- DIRECTIONS FOR THIS TASK
In the data that follows, how many lines include the string "ellipsis"? Answer with the number alone.

- SUPPLIED DATA

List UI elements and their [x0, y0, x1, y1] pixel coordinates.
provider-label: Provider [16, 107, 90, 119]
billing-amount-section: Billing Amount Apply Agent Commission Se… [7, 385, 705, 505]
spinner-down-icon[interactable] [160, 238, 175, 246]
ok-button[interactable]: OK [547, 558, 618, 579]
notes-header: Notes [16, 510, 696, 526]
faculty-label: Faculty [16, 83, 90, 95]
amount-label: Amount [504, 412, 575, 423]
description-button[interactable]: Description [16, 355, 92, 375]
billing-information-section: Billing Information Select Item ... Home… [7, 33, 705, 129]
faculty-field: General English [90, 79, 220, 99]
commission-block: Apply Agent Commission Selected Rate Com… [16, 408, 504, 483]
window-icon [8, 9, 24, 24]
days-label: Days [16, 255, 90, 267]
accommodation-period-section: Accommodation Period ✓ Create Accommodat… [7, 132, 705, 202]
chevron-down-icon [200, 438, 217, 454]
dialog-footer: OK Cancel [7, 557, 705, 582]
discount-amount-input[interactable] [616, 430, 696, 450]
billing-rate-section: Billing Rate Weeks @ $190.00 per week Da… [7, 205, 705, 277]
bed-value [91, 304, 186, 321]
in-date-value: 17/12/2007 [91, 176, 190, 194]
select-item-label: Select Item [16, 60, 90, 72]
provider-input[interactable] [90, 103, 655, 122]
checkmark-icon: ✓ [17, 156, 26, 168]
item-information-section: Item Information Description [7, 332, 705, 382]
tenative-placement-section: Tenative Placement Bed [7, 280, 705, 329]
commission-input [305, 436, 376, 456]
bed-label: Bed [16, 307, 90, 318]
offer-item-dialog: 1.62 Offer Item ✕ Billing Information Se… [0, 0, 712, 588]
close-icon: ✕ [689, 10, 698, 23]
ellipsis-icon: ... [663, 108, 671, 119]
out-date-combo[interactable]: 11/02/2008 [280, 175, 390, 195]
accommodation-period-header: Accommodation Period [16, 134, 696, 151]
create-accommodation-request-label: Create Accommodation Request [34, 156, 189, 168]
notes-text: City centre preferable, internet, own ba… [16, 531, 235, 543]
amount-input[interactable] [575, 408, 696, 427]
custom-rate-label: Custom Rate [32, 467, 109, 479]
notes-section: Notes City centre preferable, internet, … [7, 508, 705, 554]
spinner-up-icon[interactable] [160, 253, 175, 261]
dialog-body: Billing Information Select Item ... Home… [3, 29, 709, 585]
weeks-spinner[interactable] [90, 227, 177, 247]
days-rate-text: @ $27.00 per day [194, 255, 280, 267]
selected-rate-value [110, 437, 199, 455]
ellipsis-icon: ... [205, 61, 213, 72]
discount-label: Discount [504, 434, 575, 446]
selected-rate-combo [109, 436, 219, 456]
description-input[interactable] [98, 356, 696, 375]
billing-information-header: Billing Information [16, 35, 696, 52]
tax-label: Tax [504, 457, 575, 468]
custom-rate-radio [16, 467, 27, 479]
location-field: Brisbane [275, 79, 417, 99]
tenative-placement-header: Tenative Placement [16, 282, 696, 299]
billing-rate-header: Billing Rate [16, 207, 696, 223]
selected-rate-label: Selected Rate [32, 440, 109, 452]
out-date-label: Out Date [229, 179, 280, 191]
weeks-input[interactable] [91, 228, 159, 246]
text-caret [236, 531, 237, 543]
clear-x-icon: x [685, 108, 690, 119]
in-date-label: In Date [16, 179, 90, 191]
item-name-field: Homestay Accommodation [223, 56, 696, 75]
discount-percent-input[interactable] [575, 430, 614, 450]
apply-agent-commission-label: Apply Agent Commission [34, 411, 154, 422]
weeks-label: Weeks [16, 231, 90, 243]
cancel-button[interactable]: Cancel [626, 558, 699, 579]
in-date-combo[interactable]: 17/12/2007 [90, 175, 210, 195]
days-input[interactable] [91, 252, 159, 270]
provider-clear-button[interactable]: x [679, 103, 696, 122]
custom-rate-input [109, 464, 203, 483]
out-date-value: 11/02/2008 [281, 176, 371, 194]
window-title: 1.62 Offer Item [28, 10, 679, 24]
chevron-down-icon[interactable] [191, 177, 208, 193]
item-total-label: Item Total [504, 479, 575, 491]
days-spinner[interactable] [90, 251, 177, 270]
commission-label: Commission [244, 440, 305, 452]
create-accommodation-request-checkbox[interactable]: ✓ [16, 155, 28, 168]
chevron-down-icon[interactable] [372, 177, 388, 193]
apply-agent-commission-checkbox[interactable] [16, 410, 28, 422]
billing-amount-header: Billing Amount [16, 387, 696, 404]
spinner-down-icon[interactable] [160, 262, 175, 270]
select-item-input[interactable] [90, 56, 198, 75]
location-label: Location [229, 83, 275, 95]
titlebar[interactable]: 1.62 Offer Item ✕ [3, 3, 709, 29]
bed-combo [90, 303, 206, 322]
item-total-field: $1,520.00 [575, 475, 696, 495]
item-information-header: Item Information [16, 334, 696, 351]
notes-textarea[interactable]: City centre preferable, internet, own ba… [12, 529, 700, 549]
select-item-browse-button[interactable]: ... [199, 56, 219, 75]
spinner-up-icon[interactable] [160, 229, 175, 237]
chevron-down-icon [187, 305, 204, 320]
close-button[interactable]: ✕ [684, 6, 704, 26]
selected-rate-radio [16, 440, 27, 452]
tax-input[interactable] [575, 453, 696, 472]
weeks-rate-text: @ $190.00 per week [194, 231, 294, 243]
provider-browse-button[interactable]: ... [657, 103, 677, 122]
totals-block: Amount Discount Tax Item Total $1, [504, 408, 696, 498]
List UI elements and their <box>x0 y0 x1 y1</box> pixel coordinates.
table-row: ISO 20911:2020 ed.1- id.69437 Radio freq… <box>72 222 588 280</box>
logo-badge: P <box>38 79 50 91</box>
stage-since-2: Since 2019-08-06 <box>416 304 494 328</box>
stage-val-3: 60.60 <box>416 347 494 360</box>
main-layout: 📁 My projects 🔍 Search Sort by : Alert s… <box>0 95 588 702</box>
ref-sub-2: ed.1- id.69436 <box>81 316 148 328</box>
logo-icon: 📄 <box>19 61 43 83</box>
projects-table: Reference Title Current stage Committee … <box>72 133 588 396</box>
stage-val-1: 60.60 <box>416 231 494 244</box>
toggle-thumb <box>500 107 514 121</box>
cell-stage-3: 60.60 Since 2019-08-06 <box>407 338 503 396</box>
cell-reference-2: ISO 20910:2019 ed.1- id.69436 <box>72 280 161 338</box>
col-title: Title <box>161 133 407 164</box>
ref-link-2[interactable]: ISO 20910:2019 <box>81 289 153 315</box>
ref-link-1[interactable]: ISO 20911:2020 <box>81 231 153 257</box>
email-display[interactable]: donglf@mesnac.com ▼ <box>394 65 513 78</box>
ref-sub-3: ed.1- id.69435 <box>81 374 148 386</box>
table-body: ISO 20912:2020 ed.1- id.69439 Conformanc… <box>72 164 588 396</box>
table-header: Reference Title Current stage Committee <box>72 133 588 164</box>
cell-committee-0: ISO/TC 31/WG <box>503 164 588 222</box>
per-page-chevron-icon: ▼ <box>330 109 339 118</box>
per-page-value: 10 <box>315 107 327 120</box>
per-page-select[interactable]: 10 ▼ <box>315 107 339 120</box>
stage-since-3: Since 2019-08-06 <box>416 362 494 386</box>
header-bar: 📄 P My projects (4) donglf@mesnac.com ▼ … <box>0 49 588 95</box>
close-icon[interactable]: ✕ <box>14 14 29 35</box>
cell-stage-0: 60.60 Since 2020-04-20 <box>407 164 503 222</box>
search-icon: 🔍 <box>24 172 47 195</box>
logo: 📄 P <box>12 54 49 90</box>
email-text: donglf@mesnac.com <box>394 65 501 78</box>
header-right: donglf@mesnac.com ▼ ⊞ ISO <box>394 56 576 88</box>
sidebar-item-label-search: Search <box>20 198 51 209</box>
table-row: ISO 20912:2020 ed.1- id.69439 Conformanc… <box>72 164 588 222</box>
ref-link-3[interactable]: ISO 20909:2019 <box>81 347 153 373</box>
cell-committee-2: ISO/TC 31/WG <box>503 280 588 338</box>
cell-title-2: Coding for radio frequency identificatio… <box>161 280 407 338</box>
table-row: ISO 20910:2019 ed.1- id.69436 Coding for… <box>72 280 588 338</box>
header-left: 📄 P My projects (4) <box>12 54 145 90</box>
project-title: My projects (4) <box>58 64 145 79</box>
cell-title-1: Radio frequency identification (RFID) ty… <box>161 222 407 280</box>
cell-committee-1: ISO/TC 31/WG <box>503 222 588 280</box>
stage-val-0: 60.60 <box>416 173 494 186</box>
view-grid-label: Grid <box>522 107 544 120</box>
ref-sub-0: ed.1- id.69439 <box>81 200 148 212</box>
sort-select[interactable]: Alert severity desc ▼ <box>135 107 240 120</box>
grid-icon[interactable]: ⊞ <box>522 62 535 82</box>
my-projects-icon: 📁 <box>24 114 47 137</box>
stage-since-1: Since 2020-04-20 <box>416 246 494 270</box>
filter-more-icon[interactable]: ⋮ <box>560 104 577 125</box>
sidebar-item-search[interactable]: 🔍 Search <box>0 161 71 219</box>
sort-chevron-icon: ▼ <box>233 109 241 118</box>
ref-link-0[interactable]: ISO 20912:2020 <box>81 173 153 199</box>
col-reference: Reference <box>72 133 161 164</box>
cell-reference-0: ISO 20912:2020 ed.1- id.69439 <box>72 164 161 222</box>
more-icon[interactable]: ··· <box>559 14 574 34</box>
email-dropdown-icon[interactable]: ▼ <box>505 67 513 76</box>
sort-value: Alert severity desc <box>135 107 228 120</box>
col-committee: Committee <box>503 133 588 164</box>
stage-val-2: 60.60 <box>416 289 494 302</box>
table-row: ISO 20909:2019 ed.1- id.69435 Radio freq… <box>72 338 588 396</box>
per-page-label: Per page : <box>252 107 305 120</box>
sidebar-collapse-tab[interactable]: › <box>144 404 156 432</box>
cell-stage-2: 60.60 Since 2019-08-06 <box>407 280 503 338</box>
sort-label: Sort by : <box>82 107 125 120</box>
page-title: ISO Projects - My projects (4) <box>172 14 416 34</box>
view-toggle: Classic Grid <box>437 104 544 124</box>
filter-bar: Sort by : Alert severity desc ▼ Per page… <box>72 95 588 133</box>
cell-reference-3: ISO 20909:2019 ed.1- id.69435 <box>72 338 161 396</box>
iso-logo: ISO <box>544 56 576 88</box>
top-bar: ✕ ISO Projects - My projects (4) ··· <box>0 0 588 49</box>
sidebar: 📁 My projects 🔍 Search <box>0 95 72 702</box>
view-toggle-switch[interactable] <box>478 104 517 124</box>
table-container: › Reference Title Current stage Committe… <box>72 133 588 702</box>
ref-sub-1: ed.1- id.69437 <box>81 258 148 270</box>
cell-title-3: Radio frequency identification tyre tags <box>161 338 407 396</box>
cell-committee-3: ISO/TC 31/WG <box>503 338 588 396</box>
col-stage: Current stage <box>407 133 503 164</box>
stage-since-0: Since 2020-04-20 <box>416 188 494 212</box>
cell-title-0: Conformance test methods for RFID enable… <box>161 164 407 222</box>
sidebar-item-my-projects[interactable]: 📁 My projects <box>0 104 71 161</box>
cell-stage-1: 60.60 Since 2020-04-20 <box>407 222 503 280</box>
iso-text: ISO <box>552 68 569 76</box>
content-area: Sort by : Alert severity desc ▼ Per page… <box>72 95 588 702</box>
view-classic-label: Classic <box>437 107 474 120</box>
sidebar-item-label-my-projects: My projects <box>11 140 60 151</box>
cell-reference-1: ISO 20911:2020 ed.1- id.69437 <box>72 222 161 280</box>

- OUTPUT OF THE EXERCISE
2